Posted by on Apr 24th, 2010 and filed under TV. You can follow any responses to this entry through the RSS 2.0. You can leave a response or trackback to this entry

I was going to reserve judgement on the new Doctor till the end of this series, but last week’s episode was so weak I now feel the need to speak out just to break the jinx.

I suppose it didn’t help that the series opened on such a high. The critical buzzword on‘ The Eleventh Hour’ was ‘assured’, but I think it was the best introduction to a Doctor we’d ever had. New Who kingpin Steven Moffat wrote a brilliant setup that went light on plot to focus on establishing the character, and Matt Smith was so perfectly natural and yet so totally different to David Tennant that, by the end, I was convinced he was the best Doctor yet.

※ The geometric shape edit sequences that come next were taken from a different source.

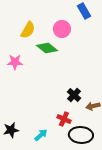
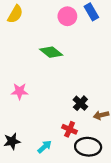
pink circle: (62, 29) -> (67, 16), moved
yellow semicircle: (28, 30) -> (15, 14), moved
pink star: (15, 62) -> (20, 91), moved

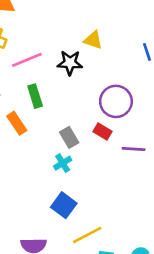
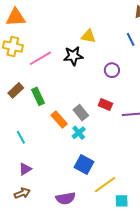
green rectangle: (35, 96) -> (38, 96), moved
purple circle: (116, 101) -> (112, 70), moved, size x0.6
orange rectangle: (17, 123) -> (59, 120), moved

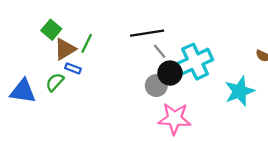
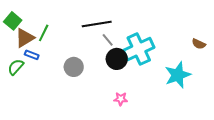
gray circle: (156, 86) -> (74, 67), moved
pink star: (175, 119) -> (121, 99), size x0.5

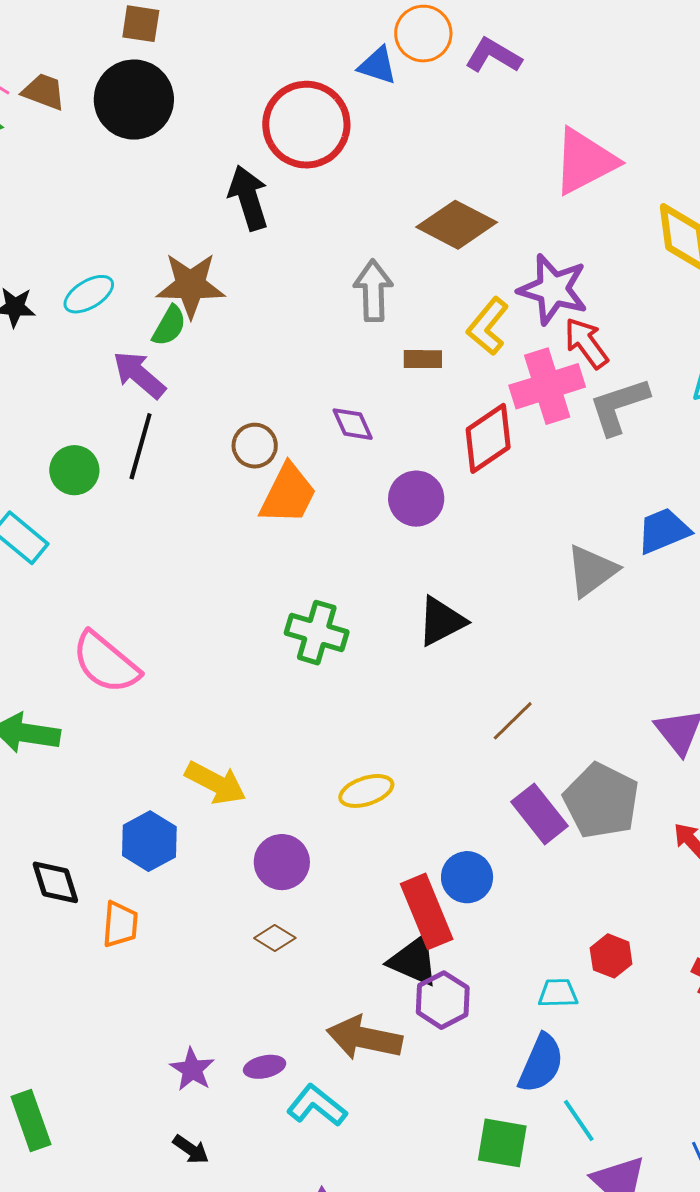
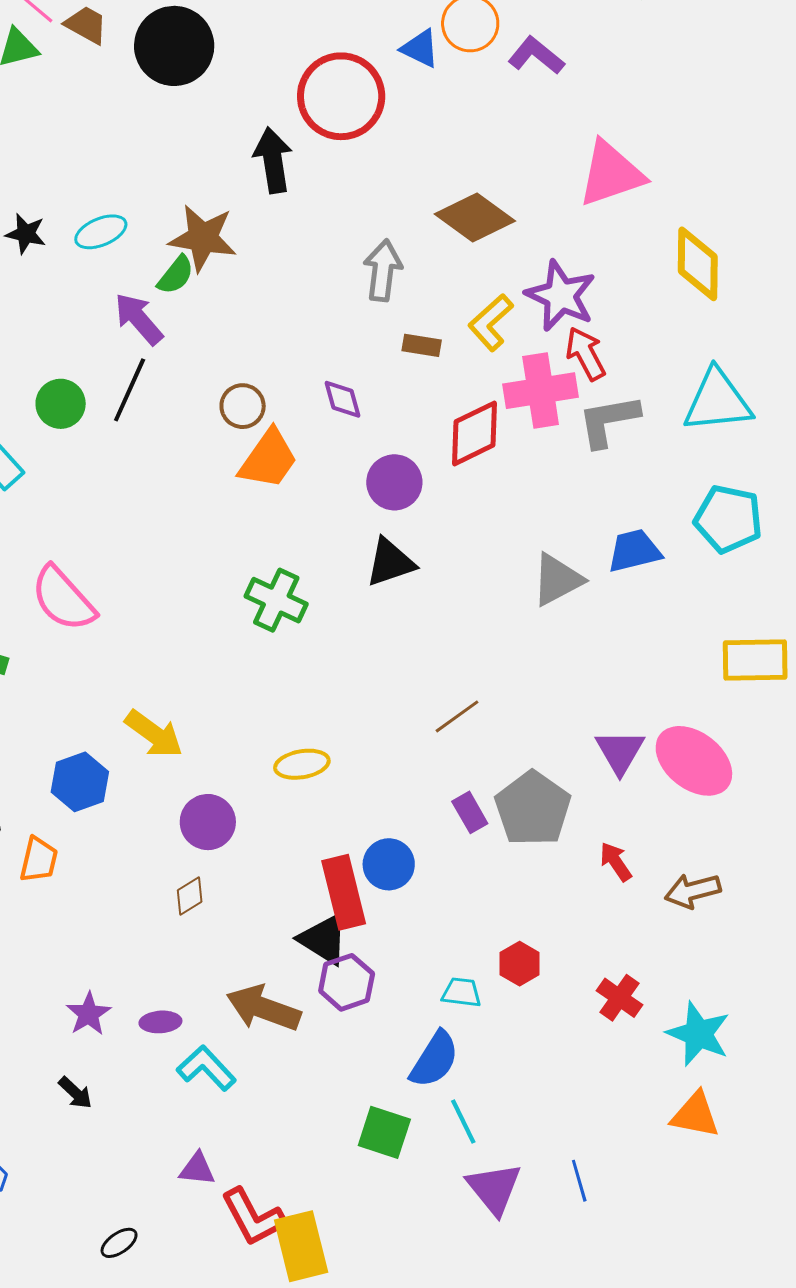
black triangle: (441, 621) -> (390, 562), moved
purple rectangle: (540, 814) -> (470, 812), size x0.7
brown diamond: (275, 938) -> (190, 896), turned -72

I was wrong, of course, for reasons I’ll explain later, but the omens were that good.

This new Doctor, born so fully formed, seemed more mercurial and more brilliant than his predecessor, and the script hung gracefully on the kind of deft devices for which Moffat is reknown. Think of The Doctor’s DVD Easter Egg chit chat in ‘Blink’, the Vashtar Nerada and Data Ghosts in The Library, or the titular fireplace aboard the SS Madame de Pompadour. Here we had fish custard, an electric blue space snake spying on a lonely girl for a decade, and a smiley face carved in fruit to prove time travel.

Moffat’s ear for a finely wrought twist always made a refreshing change from Russell T Davies and his increasing weakness for attacking the widest possible canvas with an ever chunkier brush. At his best (‘Turn Left’ and ‘Midnight’ to name just two) Davies could go toe-to-toe with the best TV writers on the planet, but Moffat’s scripts always felt more focussed to me, more efficient at characterisation, and as consistently demanding on the brain as they were entertaining. Throwaway lines sparkled throughout ‘The Eleventh Hour’ (“You’re Scottish, fry something”, ”I’m The Doctor, I’m everybody’s aunt”) and gave it instant replay value. In fact I watched it four times, back to back, which is more than enough to see any cracks, and there weren’t many.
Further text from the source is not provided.